Pipelines
VirtualMetric DataStream pipelines were designed to automate large-volume data processing. They can be used to extract values from various sources, transform or convert these values, enrich them by correlating them with other available information, and to forward them to various destinations for consumption.
In short, they are aimed at helping you design and implement your telemetry workflow.
Definitions
A pipeline, in its simplest form, is a chain of processors that run sequentially, operating on the incoming data streamed from providers, and directing them to destinations for consumption.

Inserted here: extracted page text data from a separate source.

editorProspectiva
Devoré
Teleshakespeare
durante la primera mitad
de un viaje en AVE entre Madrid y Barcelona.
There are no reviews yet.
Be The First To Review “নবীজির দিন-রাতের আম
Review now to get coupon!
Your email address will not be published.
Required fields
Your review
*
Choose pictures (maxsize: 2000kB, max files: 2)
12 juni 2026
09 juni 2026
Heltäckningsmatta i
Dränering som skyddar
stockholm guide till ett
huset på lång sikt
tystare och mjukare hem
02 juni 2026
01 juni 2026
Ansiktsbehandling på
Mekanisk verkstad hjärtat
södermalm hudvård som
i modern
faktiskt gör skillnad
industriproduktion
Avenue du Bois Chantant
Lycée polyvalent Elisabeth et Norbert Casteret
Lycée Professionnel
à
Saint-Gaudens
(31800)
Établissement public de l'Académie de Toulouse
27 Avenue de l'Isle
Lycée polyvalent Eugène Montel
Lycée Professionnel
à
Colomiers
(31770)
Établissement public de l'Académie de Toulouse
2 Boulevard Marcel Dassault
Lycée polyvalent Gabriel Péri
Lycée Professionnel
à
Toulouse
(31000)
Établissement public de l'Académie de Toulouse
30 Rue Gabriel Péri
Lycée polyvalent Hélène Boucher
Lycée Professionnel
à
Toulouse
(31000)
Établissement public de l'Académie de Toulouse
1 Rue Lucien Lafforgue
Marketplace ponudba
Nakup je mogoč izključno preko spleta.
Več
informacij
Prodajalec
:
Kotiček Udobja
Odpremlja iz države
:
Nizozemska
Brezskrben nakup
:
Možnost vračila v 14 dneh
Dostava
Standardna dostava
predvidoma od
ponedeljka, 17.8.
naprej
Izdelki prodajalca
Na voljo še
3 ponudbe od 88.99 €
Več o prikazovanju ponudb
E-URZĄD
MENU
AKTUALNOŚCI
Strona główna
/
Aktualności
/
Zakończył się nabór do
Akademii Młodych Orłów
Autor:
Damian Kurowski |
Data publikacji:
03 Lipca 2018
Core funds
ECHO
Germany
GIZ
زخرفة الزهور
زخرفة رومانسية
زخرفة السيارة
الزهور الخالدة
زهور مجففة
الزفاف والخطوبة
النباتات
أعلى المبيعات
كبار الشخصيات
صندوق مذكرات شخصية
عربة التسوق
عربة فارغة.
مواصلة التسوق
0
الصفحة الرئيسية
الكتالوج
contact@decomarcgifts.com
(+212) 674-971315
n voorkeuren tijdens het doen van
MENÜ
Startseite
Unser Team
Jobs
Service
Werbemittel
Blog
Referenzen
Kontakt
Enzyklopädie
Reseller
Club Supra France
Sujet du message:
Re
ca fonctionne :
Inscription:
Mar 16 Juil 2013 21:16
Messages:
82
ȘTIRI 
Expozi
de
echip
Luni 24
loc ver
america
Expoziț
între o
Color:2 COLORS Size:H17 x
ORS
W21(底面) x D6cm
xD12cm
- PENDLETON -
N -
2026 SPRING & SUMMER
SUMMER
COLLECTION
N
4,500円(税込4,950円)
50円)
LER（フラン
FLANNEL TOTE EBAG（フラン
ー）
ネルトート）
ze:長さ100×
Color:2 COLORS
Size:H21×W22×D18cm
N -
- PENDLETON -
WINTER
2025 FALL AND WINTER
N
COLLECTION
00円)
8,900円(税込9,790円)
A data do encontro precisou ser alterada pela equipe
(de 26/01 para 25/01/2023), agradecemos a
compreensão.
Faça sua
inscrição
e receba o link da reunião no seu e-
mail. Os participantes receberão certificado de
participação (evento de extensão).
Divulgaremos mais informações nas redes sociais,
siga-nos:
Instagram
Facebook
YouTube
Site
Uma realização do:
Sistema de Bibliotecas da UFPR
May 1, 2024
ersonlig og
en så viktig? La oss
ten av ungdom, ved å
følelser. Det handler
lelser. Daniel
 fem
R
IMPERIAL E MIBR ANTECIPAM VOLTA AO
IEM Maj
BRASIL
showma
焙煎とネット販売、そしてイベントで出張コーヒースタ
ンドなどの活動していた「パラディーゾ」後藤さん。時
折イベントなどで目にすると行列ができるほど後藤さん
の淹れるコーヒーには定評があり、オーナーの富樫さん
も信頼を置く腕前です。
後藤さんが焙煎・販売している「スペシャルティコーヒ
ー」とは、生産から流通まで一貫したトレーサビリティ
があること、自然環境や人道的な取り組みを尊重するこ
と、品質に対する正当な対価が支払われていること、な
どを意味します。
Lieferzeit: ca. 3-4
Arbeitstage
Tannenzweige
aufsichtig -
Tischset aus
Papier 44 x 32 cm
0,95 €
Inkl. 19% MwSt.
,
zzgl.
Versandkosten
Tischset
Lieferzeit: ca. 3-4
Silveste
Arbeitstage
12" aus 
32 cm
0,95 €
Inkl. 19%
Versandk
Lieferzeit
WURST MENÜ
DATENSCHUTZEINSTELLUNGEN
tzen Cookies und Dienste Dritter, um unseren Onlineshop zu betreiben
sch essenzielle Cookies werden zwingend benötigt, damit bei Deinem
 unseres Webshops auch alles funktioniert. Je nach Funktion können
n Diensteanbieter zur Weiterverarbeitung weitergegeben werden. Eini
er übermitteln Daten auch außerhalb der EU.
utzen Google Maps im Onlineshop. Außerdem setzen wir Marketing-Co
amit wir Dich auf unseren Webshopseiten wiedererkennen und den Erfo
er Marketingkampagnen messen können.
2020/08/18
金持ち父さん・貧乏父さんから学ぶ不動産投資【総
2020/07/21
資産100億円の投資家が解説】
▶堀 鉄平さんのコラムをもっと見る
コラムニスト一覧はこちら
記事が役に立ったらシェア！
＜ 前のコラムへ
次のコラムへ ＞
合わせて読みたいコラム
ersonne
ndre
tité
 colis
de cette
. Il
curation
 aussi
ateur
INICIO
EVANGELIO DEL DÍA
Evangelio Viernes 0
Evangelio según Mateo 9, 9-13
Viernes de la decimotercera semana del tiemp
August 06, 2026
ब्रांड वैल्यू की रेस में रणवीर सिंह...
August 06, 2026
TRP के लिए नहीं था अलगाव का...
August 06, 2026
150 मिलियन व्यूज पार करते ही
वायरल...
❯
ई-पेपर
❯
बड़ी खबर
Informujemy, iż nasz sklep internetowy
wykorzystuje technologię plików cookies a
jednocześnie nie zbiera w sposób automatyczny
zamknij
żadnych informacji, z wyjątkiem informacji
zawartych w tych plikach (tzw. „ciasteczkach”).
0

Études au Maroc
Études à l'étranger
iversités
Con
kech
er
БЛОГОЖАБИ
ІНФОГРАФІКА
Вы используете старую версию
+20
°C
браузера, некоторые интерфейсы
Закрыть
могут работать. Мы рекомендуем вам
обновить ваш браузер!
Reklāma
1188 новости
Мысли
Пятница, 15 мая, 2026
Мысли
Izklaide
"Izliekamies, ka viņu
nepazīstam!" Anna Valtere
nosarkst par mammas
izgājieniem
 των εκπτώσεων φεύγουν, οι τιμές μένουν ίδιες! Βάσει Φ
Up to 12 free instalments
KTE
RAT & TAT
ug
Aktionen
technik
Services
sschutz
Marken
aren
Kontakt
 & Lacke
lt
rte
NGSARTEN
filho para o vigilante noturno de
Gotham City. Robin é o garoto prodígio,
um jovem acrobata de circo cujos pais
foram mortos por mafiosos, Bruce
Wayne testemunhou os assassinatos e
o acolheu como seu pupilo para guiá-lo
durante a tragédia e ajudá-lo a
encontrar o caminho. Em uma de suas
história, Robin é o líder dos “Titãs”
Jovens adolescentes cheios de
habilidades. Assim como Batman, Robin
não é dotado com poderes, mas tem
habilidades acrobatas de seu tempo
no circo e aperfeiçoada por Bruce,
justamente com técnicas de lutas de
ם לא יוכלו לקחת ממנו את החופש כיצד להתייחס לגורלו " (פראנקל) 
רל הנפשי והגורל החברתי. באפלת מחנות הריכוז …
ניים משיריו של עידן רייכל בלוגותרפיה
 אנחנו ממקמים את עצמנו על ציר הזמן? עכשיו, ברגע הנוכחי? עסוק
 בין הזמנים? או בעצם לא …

The sources can be devices, networks, or other pipelines, and the targets can be consoles, files, storage systems, or other pipelines. Sources and targets can be connected to each other in one-to-one, one-to-many, many-to-one, and many-to-many configurations.
Each incoming stream can be queried with criteria specific to the information contained therein, and each outgoing stream can be enriched with inferences made from correlations for use on the destination side.
Schematically:
In real life scenarious, the level of complexity of the configurations will vary based on the requirements of the consumers and the intended destinations.
Configurations
A pipeline can consume data from multiple providers, and once it is finished processing them, can direct some or all of the processed data to a specific consumer in a one-to-one scheme:
It can also consume data from a single provider and deliver the processed results to multiple consumers:
Finally—and possibly in most real-life scenarios—there may be multiple providers and consumers connected to each other in much more complex arrangements:
Effectively, each source may be the target of an upstream pipeline, and each target may serve as the source for a downstream one. The detail to keep in mind is that each provider side is delegating some processing to the next pipeline based on the established requirements of the consumer side. The pipeline is acting as the middleman for the data interchange.
Even if the pipeline routes some of the data without any processing, this will be due to the demands of the consumer side, so the pipeline is still performing a meaningful role by forwarding the data as per the consumer's policy.
Included Middle
Notwithstanding the above, there is also a middle stage—where most software solutions do their real work: Routing. However, this is a stage that in turn depends on two other interim stages that also act as consumers and providers, and these are the Pre-processing and Post-processing stages, respectively.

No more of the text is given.